Corporate (Comedy Central)-“The Fall”-The popular black comedy closes out a second
season without showing any discernible changes from the first and that’s
mostly a good thing. Other black comedies like “It’s Always Sunny in Philadelphia”
and “Shameless” have introduced serialization, but this show has a much simpler
formula and there’s nothing necessarily wrong with that when it gets the job
done. There’s also the fact that the thematic point of the show is that work is
an endless purgatory so while mixing things up would be nice, it’s slightly truer to the show to
keep Matt and Jake constant.
This week’s episode, being a season finale, had me going for
a while. The episode begins with Christian scaring his employees with an
apocalyptic announcement just for kicks (another standard of the show: Christian is one of the most casually horrible people on TV). In the hierarchy of being able to do
what you want, Christian has almost sadistic reign with John and Kate enjoying
some partial degree of hell-raising privilege. One of the clever things about
this show is that although Matt and Jake
are middle management, you rarely see them enjoying the perks of being able to
domineer anyone under them (despite the fact that people like Baron and Grace
exist). In certain cases where you do see them with an underling, Matt and Jake
are often unsuccessful in controlling them.

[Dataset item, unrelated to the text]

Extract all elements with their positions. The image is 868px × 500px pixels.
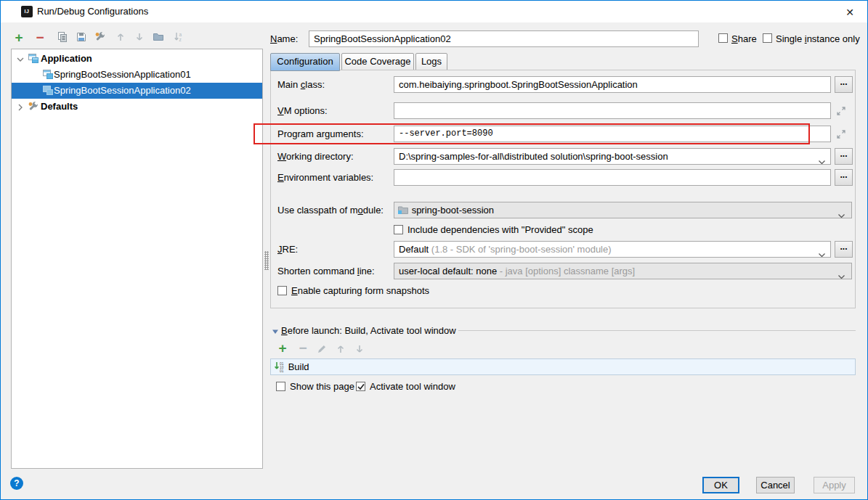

In any case, the next development in the story is slightly
confusing: It’s not exactly the end of the world but Christian decides to begin
a marketing campaign which, for extremely tangential reasons, cause Matt, Jake,
and Grace to act as if it is the end of the world. At this scale of comedy, it's not worth worrying about.
Jake quits his job and tries to do every Bohemian yuppie idea that
fills his head—open up a record company, start a bar with carefully curated
music, become a chef—before realizing that there’s a group of roughly identical
yuppies with the exact same ideas in their head. The joke of Jake’s lack of
originality is a great example of how comedy can be presented visually with a
little bit of innovative thinking.
In the interim, Matt seems to have an inverse trajectory to
Jake’s unemployment slump riding a magical high. This is another case where presentation- an affirming montage of Matt ascending up the corporate ladder and seeming to enjoy himself for once- makes the difference.
But the scene stealer as always as Grace who has a list of
creepily specific people she wants to sleep with because it’s
“the end of the world”(which, again, it isn’t). Technicalities aside, it’s a lot of
fun to witness this character, who’s generally been portrayed as asexual, suddenly become the South Asian Wilt Chamberlain.
The disadvantage of an upcoming third season is the lack of room to take many of these characters anywhere else. But as "Seinfeld" and most sitcoms in the 20th century have demonstrated, the status quo can work wonders if the comedic beats are strong enough.